Kedua, diperlukan ada badan/ unit promosi tambang yang mempromosikan potensi kekayaan sumber daya mineral dan kemampuansumberdaya manusia tambang Indonesia sehingga perusahaan tambang atau investor asing tidak perlu kesulitan atau mencari tenaga ahli tambang dari luar untuk bekerja dan mengoperasikan wilayah pertambangan yang dikonsesikan.
Jika memiliki institusi ini, akan mudah bagi Indonesia untuk mempromosikan dan mengundang investor menanamkan modal di berbagai daerah/ provinsi. Unit promosi ini merupakan institusi tingkat pusat. Keberadaan lembaga ini akan jauh lebih efisien dan memudahkan daripada harus dilakukan oleh daerah.
Sebagai industri dan bisnis, pertambangan harus dikemas dan ditempatkan dalam konsep pemasaran (marketing). Ketiga, strategic plan dan transparansi. Perlu ada rencana strategis pengembangan industri pertambangan sebagai guidance yang bersifat long term policy sehingga pertambangan Indonesia memiliki keunggulan (competitive advantage) dibandingkan negara lain.

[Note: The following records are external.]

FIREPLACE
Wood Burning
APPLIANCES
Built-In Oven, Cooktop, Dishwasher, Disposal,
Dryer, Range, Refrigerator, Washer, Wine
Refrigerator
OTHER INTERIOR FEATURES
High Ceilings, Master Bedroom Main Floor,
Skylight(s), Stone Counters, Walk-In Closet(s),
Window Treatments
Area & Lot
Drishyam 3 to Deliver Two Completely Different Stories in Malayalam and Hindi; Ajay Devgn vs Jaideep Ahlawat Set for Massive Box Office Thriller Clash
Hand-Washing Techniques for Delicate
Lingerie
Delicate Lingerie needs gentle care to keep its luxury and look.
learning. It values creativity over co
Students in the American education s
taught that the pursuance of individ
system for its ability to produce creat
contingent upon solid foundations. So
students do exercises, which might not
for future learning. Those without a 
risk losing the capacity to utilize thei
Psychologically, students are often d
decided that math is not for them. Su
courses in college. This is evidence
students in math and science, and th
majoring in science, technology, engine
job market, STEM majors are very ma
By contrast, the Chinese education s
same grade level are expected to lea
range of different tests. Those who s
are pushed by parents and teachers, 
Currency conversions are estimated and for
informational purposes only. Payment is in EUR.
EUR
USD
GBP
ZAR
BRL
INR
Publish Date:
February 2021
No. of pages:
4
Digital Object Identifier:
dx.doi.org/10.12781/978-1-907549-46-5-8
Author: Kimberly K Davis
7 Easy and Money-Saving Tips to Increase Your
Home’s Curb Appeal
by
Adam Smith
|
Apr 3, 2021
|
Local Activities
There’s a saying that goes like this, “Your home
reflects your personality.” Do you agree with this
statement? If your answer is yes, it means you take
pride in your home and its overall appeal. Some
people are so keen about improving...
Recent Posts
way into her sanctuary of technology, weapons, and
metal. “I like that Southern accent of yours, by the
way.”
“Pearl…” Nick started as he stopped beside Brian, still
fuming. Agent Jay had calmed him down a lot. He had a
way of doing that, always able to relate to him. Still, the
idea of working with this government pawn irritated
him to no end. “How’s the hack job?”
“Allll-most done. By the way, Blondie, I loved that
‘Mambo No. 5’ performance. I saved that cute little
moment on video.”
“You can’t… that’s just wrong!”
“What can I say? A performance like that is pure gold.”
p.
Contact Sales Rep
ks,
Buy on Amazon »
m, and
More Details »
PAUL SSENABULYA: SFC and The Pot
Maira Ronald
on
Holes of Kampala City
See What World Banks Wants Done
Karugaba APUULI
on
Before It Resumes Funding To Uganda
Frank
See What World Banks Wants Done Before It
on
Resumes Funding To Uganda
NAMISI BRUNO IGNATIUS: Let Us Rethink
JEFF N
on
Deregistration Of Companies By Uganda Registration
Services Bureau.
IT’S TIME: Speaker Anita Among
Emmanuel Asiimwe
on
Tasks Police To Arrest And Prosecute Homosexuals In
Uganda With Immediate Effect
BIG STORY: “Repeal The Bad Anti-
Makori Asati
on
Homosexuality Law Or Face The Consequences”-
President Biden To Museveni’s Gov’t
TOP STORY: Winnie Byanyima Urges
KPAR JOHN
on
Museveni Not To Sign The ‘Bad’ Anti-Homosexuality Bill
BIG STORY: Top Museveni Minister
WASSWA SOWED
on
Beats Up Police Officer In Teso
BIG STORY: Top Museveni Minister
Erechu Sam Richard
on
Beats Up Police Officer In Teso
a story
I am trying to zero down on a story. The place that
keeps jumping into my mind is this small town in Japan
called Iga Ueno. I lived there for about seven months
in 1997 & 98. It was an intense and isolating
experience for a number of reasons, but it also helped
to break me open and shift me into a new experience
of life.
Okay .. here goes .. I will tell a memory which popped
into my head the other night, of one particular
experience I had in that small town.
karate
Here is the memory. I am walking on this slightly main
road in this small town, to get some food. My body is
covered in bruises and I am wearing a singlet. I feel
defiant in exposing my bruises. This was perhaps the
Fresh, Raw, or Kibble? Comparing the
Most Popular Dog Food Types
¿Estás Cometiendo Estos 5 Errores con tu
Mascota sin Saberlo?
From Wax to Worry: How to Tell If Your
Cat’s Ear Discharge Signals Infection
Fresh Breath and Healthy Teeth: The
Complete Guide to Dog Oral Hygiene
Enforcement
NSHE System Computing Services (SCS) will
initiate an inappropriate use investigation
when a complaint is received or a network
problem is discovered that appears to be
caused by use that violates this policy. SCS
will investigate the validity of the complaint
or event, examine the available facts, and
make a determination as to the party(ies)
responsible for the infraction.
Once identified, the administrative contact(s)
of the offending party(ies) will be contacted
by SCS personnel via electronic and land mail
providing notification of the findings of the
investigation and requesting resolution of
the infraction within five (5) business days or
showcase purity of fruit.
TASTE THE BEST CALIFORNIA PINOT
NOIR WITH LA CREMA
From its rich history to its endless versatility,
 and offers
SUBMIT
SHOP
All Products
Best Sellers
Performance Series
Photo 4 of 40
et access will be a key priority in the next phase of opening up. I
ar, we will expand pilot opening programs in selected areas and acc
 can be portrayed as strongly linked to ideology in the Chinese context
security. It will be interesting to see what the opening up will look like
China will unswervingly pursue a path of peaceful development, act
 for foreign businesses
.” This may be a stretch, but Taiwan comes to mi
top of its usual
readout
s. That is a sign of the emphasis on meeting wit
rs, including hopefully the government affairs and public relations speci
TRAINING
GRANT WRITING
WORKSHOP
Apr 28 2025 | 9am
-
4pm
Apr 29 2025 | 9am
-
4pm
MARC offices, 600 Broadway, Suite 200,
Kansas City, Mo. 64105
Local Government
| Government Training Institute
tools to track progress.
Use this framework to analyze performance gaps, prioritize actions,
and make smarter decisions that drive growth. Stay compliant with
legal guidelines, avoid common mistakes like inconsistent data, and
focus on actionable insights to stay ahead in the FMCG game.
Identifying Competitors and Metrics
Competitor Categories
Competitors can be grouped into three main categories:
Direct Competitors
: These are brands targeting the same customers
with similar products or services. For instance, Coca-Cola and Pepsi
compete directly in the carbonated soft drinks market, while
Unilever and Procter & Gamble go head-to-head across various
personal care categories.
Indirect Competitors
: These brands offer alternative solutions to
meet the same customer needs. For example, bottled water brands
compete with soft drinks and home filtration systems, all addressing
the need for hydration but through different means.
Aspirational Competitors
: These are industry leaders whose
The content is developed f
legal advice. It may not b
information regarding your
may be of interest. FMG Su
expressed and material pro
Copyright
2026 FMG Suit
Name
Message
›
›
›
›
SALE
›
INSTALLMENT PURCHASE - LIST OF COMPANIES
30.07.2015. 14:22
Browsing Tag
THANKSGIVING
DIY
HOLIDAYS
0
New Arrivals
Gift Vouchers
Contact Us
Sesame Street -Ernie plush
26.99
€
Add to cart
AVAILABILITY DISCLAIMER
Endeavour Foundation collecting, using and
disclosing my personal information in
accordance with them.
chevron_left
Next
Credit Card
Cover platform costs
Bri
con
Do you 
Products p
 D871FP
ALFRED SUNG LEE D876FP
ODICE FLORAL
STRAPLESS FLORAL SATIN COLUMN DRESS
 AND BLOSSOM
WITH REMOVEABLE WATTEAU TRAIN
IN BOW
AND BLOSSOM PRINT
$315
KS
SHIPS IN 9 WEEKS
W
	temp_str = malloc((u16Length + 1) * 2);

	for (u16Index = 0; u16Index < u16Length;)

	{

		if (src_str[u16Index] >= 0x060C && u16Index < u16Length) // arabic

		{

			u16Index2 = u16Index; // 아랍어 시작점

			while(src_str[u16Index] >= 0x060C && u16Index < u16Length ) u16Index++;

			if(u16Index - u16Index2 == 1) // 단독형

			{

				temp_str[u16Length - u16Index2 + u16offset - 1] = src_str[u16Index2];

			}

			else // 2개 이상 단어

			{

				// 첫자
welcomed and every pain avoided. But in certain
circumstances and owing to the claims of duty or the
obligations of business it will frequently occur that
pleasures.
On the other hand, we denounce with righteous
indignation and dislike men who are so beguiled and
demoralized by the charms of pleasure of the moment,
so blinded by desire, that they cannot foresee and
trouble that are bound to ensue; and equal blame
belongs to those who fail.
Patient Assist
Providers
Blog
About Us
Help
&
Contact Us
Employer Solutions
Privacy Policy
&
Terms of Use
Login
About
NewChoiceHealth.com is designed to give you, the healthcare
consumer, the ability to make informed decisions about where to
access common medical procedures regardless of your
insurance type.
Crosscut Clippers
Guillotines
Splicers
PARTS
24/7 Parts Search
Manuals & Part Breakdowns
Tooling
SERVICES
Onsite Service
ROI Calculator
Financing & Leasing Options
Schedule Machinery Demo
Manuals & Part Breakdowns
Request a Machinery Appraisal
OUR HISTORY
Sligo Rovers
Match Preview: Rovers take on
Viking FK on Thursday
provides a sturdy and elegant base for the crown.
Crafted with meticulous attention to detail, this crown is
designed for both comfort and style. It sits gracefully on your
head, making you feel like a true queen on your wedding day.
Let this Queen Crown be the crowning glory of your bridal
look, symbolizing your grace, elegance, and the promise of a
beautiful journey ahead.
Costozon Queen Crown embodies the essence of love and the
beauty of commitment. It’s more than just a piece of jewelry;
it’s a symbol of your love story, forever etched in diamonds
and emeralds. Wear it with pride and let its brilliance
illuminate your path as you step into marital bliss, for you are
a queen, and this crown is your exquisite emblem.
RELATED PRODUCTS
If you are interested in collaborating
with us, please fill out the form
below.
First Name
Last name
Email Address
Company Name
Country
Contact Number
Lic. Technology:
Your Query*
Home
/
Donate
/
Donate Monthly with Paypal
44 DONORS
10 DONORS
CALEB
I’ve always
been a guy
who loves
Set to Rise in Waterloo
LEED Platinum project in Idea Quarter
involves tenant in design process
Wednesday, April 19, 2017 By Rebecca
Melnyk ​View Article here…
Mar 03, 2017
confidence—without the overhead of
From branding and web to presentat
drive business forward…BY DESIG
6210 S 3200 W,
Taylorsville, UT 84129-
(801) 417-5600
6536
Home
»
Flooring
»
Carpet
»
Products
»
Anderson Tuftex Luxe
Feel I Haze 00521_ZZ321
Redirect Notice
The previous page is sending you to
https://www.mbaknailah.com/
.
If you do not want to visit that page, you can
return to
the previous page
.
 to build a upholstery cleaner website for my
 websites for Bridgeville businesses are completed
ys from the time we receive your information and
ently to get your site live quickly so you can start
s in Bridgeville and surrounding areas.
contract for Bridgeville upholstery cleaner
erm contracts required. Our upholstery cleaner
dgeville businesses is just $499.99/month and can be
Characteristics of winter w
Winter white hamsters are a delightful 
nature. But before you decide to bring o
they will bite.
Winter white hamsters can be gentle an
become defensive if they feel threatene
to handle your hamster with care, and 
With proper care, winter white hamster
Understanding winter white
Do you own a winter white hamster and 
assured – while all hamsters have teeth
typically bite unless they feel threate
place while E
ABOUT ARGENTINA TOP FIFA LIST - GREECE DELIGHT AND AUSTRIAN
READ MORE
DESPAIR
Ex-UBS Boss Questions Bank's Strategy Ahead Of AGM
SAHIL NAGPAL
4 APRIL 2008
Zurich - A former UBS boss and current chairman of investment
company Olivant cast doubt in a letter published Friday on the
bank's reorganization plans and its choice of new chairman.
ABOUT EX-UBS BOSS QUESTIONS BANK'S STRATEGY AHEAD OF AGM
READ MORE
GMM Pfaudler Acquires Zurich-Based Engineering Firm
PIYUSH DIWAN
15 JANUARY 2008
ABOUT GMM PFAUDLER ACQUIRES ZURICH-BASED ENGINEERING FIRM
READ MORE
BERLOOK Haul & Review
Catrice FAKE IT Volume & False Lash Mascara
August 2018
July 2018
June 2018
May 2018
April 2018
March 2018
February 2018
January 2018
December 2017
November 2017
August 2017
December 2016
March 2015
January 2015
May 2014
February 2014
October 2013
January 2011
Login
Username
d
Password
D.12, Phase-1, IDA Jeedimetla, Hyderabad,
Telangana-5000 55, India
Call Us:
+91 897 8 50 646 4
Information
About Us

Sebagai bagian dari sistem pengelolaan tambang yang terbuka, otoritas pertambangan harus dapat memberikan informasi yang selalu upto date dan transparan sehingga dari waktu ke waktu berbagai pihak dapat mengikuti perkembangan kemajuan dan perubahan yang terjadi. Transparansi sebagai pilar dari good corporate governance harus menjadi elemen utama dalam industri pertambangan.
Sebagai negara yang diberkahi dengan sumber daya alam yang demikian banyak, sudah waktunya Indonesia membangun dan memosisikan diri sebagai negara tambang (mining country) sehingga Indonesia tidak saja menjadi negara yang terdepan dalam pertambangan dan tujuan investasi tambang, tetapi juga mampu menggerakkan industri pendukung dan melahirkan perusahaan tambang yang andal di tingkat nasional dan internasional.